● **Exercise details**: Please retype every entry below, keeping it exactly the same.

● **Provided material**:

┌────────

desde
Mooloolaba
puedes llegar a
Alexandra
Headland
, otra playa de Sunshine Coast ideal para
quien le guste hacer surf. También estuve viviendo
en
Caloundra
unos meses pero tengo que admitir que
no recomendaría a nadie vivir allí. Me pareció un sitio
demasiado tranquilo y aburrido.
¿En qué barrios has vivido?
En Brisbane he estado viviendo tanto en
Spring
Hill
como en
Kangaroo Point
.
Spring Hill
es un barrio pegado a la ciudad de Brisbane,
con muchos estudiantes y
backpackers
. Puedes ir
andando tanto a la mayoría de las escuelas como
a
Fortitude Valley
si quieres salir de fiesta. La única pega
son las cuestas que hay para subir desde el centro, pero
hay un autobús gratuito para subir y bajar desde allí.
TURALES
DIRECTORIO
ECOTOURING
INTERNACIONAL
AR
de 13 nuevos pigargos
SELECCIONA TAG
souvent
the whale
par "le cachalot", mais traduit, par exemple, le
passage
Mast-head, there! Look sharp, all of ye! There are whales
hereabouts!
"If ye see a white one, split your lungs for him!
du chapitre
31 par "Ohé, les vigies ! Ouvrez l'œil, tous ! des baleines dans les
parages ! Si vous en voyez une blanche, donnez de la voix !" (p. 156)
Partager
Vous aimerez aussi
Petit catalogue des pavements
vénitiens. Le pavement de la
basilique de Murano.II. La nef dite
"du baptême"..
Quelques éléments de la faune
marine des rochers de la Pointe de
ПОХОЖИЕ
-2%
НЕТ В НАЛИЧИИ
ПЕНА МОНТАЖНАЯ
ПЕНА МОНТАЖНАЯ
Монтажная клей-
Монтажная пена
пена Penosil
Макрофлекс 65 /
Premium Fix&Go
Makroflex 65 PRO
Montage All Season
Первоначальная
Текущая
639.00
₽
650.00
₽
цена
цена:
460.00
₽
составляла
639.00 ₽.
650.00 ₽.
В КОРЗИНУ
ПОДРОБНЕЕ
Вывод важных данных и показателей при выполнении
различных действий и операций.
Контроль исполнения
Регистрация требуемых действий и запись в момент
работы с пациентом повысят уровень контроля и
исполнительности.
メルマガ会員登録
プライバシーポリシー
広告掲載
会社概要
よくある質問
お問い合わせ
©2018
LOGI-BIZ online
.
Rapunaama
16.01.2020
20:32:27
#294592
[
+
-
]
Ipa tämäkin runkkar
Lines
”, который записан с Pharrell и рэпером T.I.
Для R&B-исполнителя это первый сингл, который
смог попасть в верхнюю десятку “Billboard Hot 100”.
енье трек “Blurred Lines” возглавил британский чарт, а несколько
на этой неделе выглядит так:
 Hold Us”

└────────

● **Answer box**:
desde
Mooloolaba
puedes llegar a
Alexandra
Headland
, otra playa de Sunshine Coast ideal para
quien le guste hacer surf. También estuve viviendo
en
Caloundra
unos meses pero tengo que admitir que
no recomendaría a nadie vivir allí. Me pareció un sitio
demasiado tranquilo y aburrido.
¿En qué barrios has vivido?
En Brisbane he estado viviendo tanto en
Spring
Hill
como en
Kangaroo Point
.
Spring Hill
es un barrio pegado a la ciudad de Brisbane,
con muchos estudiantes y
backpackers
. Puedes ir
andando tanto a la mayoría de las escuelas como
a
Fortitude Valley
si quieres salir de fiesta. La única pega
son las cuestas que hay para subir desde el centro, pero
hay un autobús gratuito para subir y bajar desde allí.
TURALES
DIRECTORIO
ECOTOURING
INTERNACIONAL
AR
de 13 nuevos pigargos
SELECCIONA TAG
souvent
the whale
par "le cachalot", mais traduit, par exemple, le
passage
Mast-head, there! Look sharp, all of ye! There are whales
hereabouts!
"If ye see a white one, split your lungs for him!
du chapitre
31 par "Ohé, les vigies ! Ouvrez l'œil, tous ! des baleines dans les
parages ! Si vous en voyez une blanche, donnez de la voix !" (p. 156)
Partager
Vous aimerez aussi
Petit catalogue des pavements
vénitiens. Le pavement de la
basilique de Murano.II. La nef dite
"du baptême"..
Quelques éléments de la faune
marine des rochers de la Pointe de
ПОХОЖИЕ
-2%
НЕТ В НАЛИЧИИ
ПЕНА МОНТАЖНАЯ
ПЕНА МОНТАЖНАЯ
Монтажная клей-
Монтажная пена
пена Penosil
Макрофлекс 65 /
Premium Fix&Go
Makroflex 65 PRO
Montage All Season
Первоначальная
Текущая
639.00
₽
650.00
₽
цена
цена:
460.00
₽
составляла
639.00 ₽.
650.00 ₽.
В КОРЗИНУ
ПОДРОБНЕЕ
Вывод важных данных и показателей при выполнении
различных действий и операций.
Контроль исполнения
Регистрация требуемых действий и запись в момент
работы с пациентом повысят уровень контроля и
исполнительности.
メルマガ会員登録
プライバシーポリシー
広告掲載
会社概要
よくある質問
お問い合わせ
©2018
LOGI-BIZ online
.
Rapunaama
16.01.2020
20:32:27
#294592
[
+
-
]
Ipa tämäkin runkkar
Lines
”, который записан с Pharrell и рэпером T.I.
Для R&B-исполнителя это первый сингл, который
смог попасть в верхнюю десятку “Billboard Hot 100”.
енье трек “Blurred Lines” возглавил британский чарт, а несколько
на этой неделе выглядит так:
 Hold Us”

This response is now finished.